Q. I suspect many people associate the Transcendentalists with literary efforts, notably Thoreau's "Walden," but what was the role of religion in their movement?
A. Almost to a person, these were people who had been members of the Unitarian Church, a very liberal Christianity. But they thought the way the doctrine was being presented was dry, was not touching the heart. They began to explore, in sermons or other ways - Emerson, for example, as a lecturer - ways of broadcasting a different religious experience that touched the emotions.
They were shifting to a different paradigm about the human being. They felt you were born with a religious impulse, but over time, it had been buried under social conformity [and] norms. They wanted to alert people that they all were part of divinity, that divinity flowed through them. Everyone in a sense was good but simply had not realized this way of accessing this new religious experience. To transcend literally meant to leave behind the mundane and realize the higher beauty of every moment.

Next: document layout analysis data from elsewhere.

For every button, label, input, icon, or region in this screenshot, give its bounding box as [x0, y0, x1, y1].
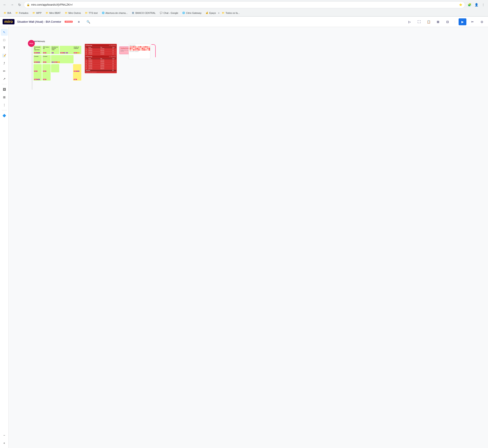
reload-button[interactable]: ↻: [17, 2, 23, 8]
sticky-note-corretor-2[interactable]: Corretor BBAT: [42, 55, 50, 63]
arrow-icon[interactable]: ▷: [406, 18, 413, 25]
row-3-id: #3: [86, 52, 88, 53]
bookmark-epays[interactable]: 💰 Epays: [204, 11, 218, 15]
sticky-note-row3-3[interactable]: [51, 64, 59, 72]
browser-toolbar: ← → ↻ 🔒 miro.com/app/board/uXjVPNrLZKI=/…: [0, 0, 488, 9]
select-tool[interactable]: ↖: [1, 29, 8, 36]
pi-table-1-header: PI Planning: [86, 45, 92, 46]
table-tool[interactable]: ⊞: [1, 94, 8, 101]
sticky-note-row3-2[interactable]: BBAT: [42, 64, 50, 72]
sticky-badge: BBAT: [74, 52, 77, 53]
total-label-2: Total Dias: [86, 70, 112, 71]
sticky-tool[interactable]: 📝: [1, 52, 8, 59]
frame-tool[interactable]: □: [1, 37, 8, 43]
pi-table-2-date: 17-18/10/2023: [109, 56, 116, 57]
folder-icon: 📁: [3, 11, 7, 15]
miro-sidebar: ↖ □ T 📝 ⤴ ✏ ↗ 🖼 ⊞ ⋮ 🔷 − +: [0, 27, 9, 448]
settings-btn[interactable]: ⋮: [480, 2, 486, 8]
sticky-note-corretor-1[interactable]: Corretor BBAT PX: [33, 55, 42, 63]
sticky-note-yellow-2[interactable]: BBAT: [73, 72, 81, 80]
site-favicon: 🌐: [102, 11, 105, 15]
sticky-badge-purple: PX: [38, 52, 40, 53]
bookmarks-bar: 📁 BIA 📁 Fretados 📁 WPP 📁 Miro BBAT 📁 Mir…: [0, 9, 488, 16]
sticky-badge-pink: BBAT: [34, 52, 37, 53]
board-title: Situation Wall (Atual) - BIA Corretor: [17, 20, 61, 23]
sticky-note-row4-2[interactable]: BBAT: [42, 72, 50, 80]
sticky-note-autorizacao[interactable]: Autorização de segurança BBAT PX: [33, 46, 42, 54]
sticky-badge: PD: [77, 52, 79, 53]
sticky-note-row4-1[interactable]: BBAT PX: [33, 72, 42, 80]
bookmark-chat-google[interactable]: 💬 Chat - Google: [158, 11, 180, 15]
copy-button[interactable]: 📋: [425, 18, 432, 25]
bookmark-citrix-gateway[interactable]: 🌐 Citrix Gateway: [180, 11, 203, 15]
folder-icon: 📁: [65, 11, 68, 15]
sticky-note-row2-4[interactable]: [65, 55, 74, 63]
sticky-badge: PX: [52, 52, 54, 53]
frame-button[interactable]: ⊡: [444, 18, 451, 25]
sticky-note-row3-1[interactable]: BBAT: [33, 64, 42, 72]
sticky-title: Autorização de segurança: [34, 47, 41, 50]
site-favicon: 🏦: [132, 11, 134, 15]
apps-tool[interactable]: 🔷: [1, 112, 8, 119]
title-badge: ATUALIZ: [65, 21, 73, 23]
interval-label: Intervalo entre sprint/início 3: [85, 71, 116, 73]
pi-table-2-header: PI Planning: [86, 56, 92, 57]
connector-tool[interactable]: ↗: [1, 75, 8, 82]
folder-icon: 📁: [15, 11, 18, 15]
bookmark-miro-outros[interactable]: 📁 Miro Outros: [63, 11, 83, 15]
folder-icon: 📁: [32, 11, 35, 15]
bookmark-wpp[interactable]: 📁 WPP: [31, 11, 43, 15]
sticky-note-pdf[interactable]: PDF Carta e ida BBAT: [42, 46, 50, 54]
pi-planning-table-2: PI Planning 17-18/10/2023 # Início Fim D…: [85, 55, 117, 73]
bookmark-abertura[interactable]: 🌐 Abertura de chama...: [100, 11, 130, 15]
row-3-end: 27/11/23: [100, 52, 112, 53]
scissors-button[interactable]: ✂: [469, 18, 476, 25]
fullscreen-button[interactable]: ⛶: [416, 18, 422, 25]
chat-favicon: 💬: [160, 11, 163, 15]
grid-button[interactable]: ⊞: [435, 18, 441, 25]
sticky-title: Gestão de Cadastro: [74, 47, 81, 49]
more-tool[interactable]: ⋮: [1, 102, 8, 108]
row-4-start: 27/11/23: [88, 54, 100, 55]
menu-button[interactable]: ≡: [75, 18, 82, 25]
total-value-2: 88: [112, 70, 116, 71]
miro-canvas[interactable]: PI15 ENTREGA(S) Autorização de segurança…: [9, 27, 488, 448]
address-bar[interactable]: 🔒 miro.com/app/board/uXjVPNrLZKI=/ ⭐: [24, 1, 465, 8]
zoom-out-btn[interactable]: −: [1, 432, 8, 439]
sticky-badge: BBAT: [43, 79, 46, 80]
bookmark-fretados[interactable]: 📁 Fretados: [13, 11, 30, 15]
text-tool[interactable]: T: [1, 44, 8, 51]
dot-button[interactable]: ⊙: [479, 18, 485, 25]
profile-btn[interactable]: 👤: [473, 2, 479, 8]
search-button[interactable]: 🔍: [85, 18, 92, 25]
row-4-end: 11/12/23: [100, 54, 112, 55]
sticky-note-5[interactable]: PX: [65, 46, 74, 54]
bookmark-tts-text[interactable]: 📁 TTS text: [83, 11, 99, 15]
bookmark-banco-central-label: BANCO CENTRAL: [135, 12, 156, 14]
shape-tool[interactable]: ⤴: [1, 60, 8, 67]
bookmark-chat-label: Chat - Google: [164, 12, 178, 14]
bookmark-miro-bbat[interactable]: 📁 Miro BBAT: [44, 11, 62, 15]
miro-header: miro Situation Wall (Atual) - BIA Corret…: [0, 17, 488, 27]
pi-table-1-date: 17-18/10/2023: [109, 45, 116, 46]
sticky-badge: PX: [38, 62, 40, 63]
pen-tool[interactable]: ✏: [1, 68, 8, 74]
sticky-title: Corretor: [34, 56, 41, 57]
miro-logo[interactable]: miro: [3, 19, 15, 24]
sticky-note-gestao[interactable]: Gestão de Cadastro BBAT PD: [73, 46, 81, 54]
row-2-end: 03/11/23: [100, 50, 112, 51]
extensions-btn[interactable]: 🧩: [466, 2, 472, 8]
sticky-title: Corretor: [43, 56, 50, 57]
bookmark-bia[interactable]: 📁 BIA: [2, 11, 13, 15]
play-button[interactable]: ▶: [459, 18, 466, 25]
sticky-note-yellow-1[interactable]: BBAT PX: [73, 64, 81, 72]
sticky-note-rendimento[interactable]: Rendimento Humano Visão PX: [51, 46, 59, 54]
bookmark-banco-central[interactable]: 🏦 BANCO CENTRAL: [130, 11, 157, 15]
row-1-end: 13/11/23: [100, 48, 112, 49]
forward-button[interactable]: →: [9, 2, 15, 8]
image-tool[interactable]: 🖼: [1, 86, 8, 93]
back-button[interactable]: ←: [2, 2, 8, 8]
bookmark-todos[interactable]: 📁 Todos os fa...: [220, 11, 241, 15]
zoom-in-btn[interactable]: +: [1, 440, 8, 447]
bookmark-miro-bbat-label: Miro BBAT: [49, 12, 60, 14]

Q. I asked the role of religion in Transcendentalism. What about the reverse? Did the Transcendentalists change American religion?
A. I think [they] did. Emerson and Ripley left the [ministerial] profession. Theodore Parker was an important minister; finally, though, he upset so many Unitarians in Boston that he formed a new church [the Twenty-eighth Congregational Society]. As American Unitarianism developed, both Emerson and Parker were folded back in and now are considered important people in the Unitarian tradition.
Q. One of the great debates of the Transcendentalists' day - do you read the Bible with reason or with faith in divine revelation? - would resonate today.
A. The Transcendentalists didn't want to have to believe that Christ performed miracles. For them, Christ was the example of what we could be if we developed in a moral way. We could become like that human being, who was God's example for us. That's what the Unitarian position was: There was one God, the father, and Christ was a kind of emissary. He was a man who showed the divine possibilities of each human being. In terms of today's alignment, for many Christians, that would still be heretical.
Let me give you another example. [Transcendentalists] were among the first Americans to embrace scriptures of other nations. Emerson and Thoreau and Parker and Brownson were fascinated by the scriptures of Persia, by Hindu scriptures. Also, [their] sense that everyone had a particular way of finding that soul within. You didn't need necessarily to be in a church. We all had this divine spark.
Q. There was also a legacy the Transcendentalists might not be proud of. In their elevation of the individual, they pushed a "rugged individualism" that, from the Gilded Age to the Reaganesque 1980s, was the antithesis of their social agenda.
A. I mentioned the two parties, one around Emerson and others around Ripley and Brownson. One of the things I think I contribute [to scholarship] is that Emerson was not the de facto leader. There was debate around this question: Is our society best reformed by cleaning up ourselves or by outward social reform, activity for the poor, the maimed, the prisoner? The party that triumphs is the Emersonian line. Although he wouldn't have endorsed a simplistic notion of rugged individualism, that's how his thought filtered down into popular culture.
Q. Did they matter to average people in the pews?
A. Once Emerson left the ministry, he made a living by public lecturing. Common people would hear him. That was seen as a kind of entertainment. Some of that work continued from the pulpit [of others], as well.